According to a Bloomberg.com report, Zyprexa is Eli Lilly’s top-selling drug. In 2002, the company embarked on a campaign to boost its sales. The documents regarding the allegedly ghostwritten articles were unsealed in the course of Zyprexa lawsuits filed by insurers and pension funds seeking to recoup money spent on the drug.
Plaintiffs’ lawyers claim documents regarding the Zyprexa strategy reveal company officials believed that ensuring medical journal articles presented Zyprexa study results in a positive light was one way for Lilly to reach its sales goal.
Eli Lilly allege that one way the company made sure that Zyprexa was presented favorably
Attorneys for the parties suing Eli Lilly allege that one way the company made sure that Zyprexa was presented favorably was to have articles that appeared to be written by leading researchers “ghostwritten”.
According to company emails, one such ghostwritten article wassubmitted to journals such as Progress in Neurology and Psychiatry, Bloomberg.com said. “The paper for the Progress in Neurology and Psychiatry supplement has been completed and sent to the journal for peer review,” Kerrie Mitchell, an employee of the public relations agency Cohn & Wolfe, wrote in a Feb. 23, 2001, e-mail to Michael Sale, a Lilly marketing official.

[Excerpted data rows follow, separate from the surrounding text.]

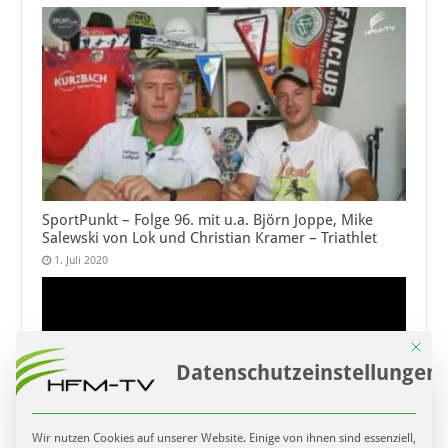
SportPunkt – Folge 96. mit u.a. Björn Joppe, Mike
Salewski von Lok und Christian Kramer – Triathlet
1. Juli 2020
Mit die
Datenschutzeinstellungen
Wir nutzen Cookies auf unserer Website. Einige von ihnen sind essenziell,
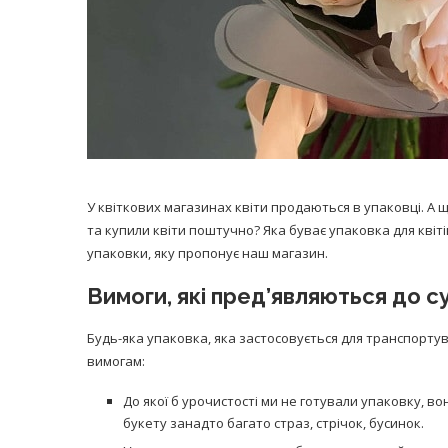
У квіткових магазинах квіти продаються в упаковці. А 
та купили квіти поштучно? Яка буває упаковка для квітів
упаковки, яку пропонує наш магазин.
Вимоги, які пред’являються до с
Будь-яка упаковка, яка застосовується для транспорту
вимогам:
До якої б урочистості ми не готували упаковку, в
букету занадто багато страз, стрічок, бусинок.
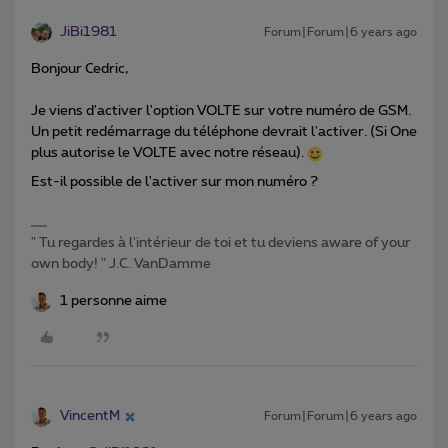
JiBi1981
Forum|Forum|6 years ago
Bonjour Cedric,
Je viens d'activer l'option VOLTE sur votre numéro de GSM.
Un petit redémarrage du téléphone devrait l'activer. (Si One
plus autorise le VOLTE avec notre réseau).
Est-il possible de l'activer sur mon numéro ?
" Tu regardes à l'intérieur de toi et tu deviens aware of your
own body! " J.C. VanDamme
1 personne aime
VincentM
Forum|Forum|6 years ago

“We ‘ghost’ wrote this article and then worked with author Dr. Haddad to work up the final copy.” Haddad, a researcher at Greater Manchester West Mental Health NHS Foundation Trust in the U.K., was listed as the article’s lead author, Bloomberg.com said.
The unsealed documents also indicate that Eli Lilly issued guidelines for ghostwritten articles in a document entitled “Medical Press: Pre-Launch Feature Outline.” Other unsealed documents also indicate that Eli Lilly complained to journal editors when publication was delayed and submitted rejected articles to other outlets.
ghostwriting accusations
As anyone who reads this blog knows, other drug makers have been the subject of ghostwriting accusations in the past, and industry critics claim it is a common practice.

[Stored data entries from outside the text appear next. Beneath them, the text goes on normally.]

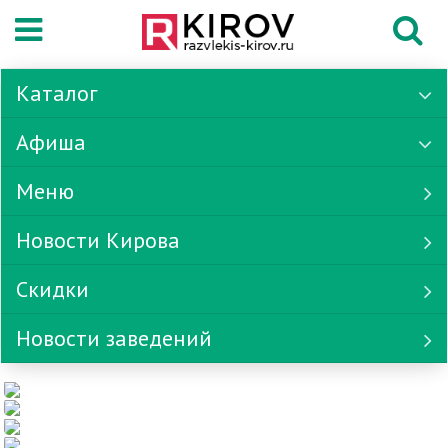
Каталог
Афиша
Меню
Новости Кирова
Скидки
Новости заведений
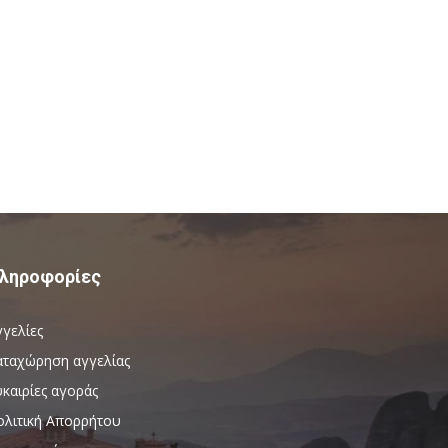
ληροφορίες
γγελίες
αταχώρηση αγγελίας
καιρίες αγοράς
ολιτική Απορρήτου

For example, last April the Journal of the American Medical Association published analysis of court documents published uncovered in the course of Vioxx injury lawsuits found that Merck & Co. employees worked alone or with publishing companies to write Vioxx study manuscripts and later recruited academic medical experts to put their names as first authors on the studies.
Late last year, Wyeth faced allegations that favorable articles about its hormone replacement medications that appeared American Journal of Obstetrics and Gynecology, Obstetrics and Gynecology, and Primary Care Update for OB/GYNs were ghostwritten.
One expert interviewed by Bloomberg.com said that the use of ghostwritten articles by drug makers like Eli Lilly had created “a huge body of medical literature that society can’t trust.”